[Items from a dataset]
'''

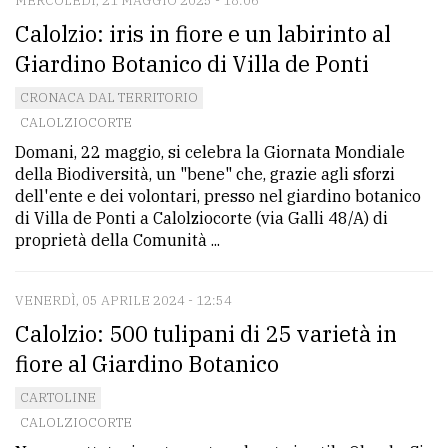
MERCOLEDÌ, 21 MAGGIO 2025 - 18:06
Calolzio: iris in fiore e un labirinto al
Giardino Botanico di Villa de Ponti
CRONACA DAL TERRITORIO
CALOLZIOCORTE
Domani, 22 maggio, si celebra la Giornata Mondiale
della Biodiversità, un "bene" che, grazie agli sforzi
dell'ente e dei volontari, presso nel giardino botanico
di Villa de Ponti a Calolziocorte (via Galli 48/A) di
proprietà della Comunità ...
VENERDÌ, 05 APRILE 2024 - 12:54
Calolzio: 500 tulipani di 25 varietà in
fiore al Giardino Botanico
CARTOLINE
CALOLZIOCORTE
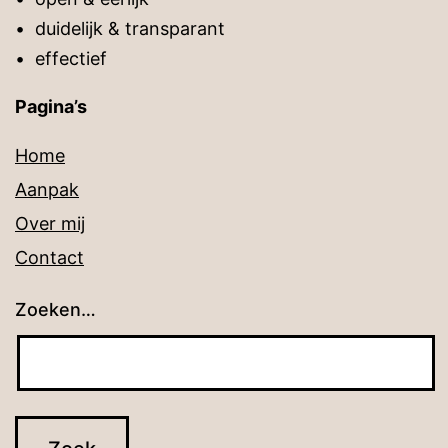
• duidelijk & transparant
• effectief
Pagina’s
Home
Aanpak
Over mij
Contact
Zoeken…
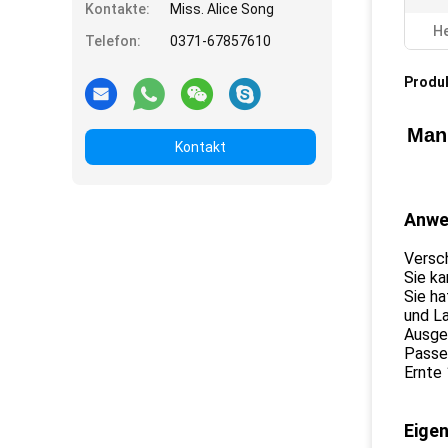
Kontakte:
Miss. Alice Song
He
Telefon:
0371-67857610
Produ
Mani
Kontakt
Anwe
Versc
Sie ka
Sie ha
und L
Ausgez
Passen
Ernte
Eigen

'''

Write each entry again exactly, minus any images.

WRITTEN ANSWER
MERCOLEDÌ, 21 MAGGIO 2025 - 18:06
Calolzio: iris in fiore e un labirinto al
Giardino Botanico di Villa de Ponti
CRONACA DAL TERRITORIO
CALOLZIOCORTE
Domani, 22 maggio, si celebra la Giornata Mondiale
della Biodiversità, un "bene" che, grazie agli sforzi
dell'ente e dei volontari, presso nel giardino botanico
di Villa de Ponti a Calolziocorte (via Galli 48/A) di
proprietà della Comunità ...
VENERDÌ, 05 APRILE 2024 - 12:54
Calolzio: 500 tulipani di 25 varietà in
fiore al Giardino Botanico
CARTOLINE
CALOLZIOCORTE
• duidelijk & transparant
• effectief
Pagina’s
Home
Aanpak
Over mij
Contact
Zoeken…
Kontakte:
Miss. Alice Song
He
Telefon:
0371-67857610
Produ
Mani
Kontakt
Anwe
Versc
Sie ka
Sie ha
und L
Ausgez
Passen
Ernte
Eigen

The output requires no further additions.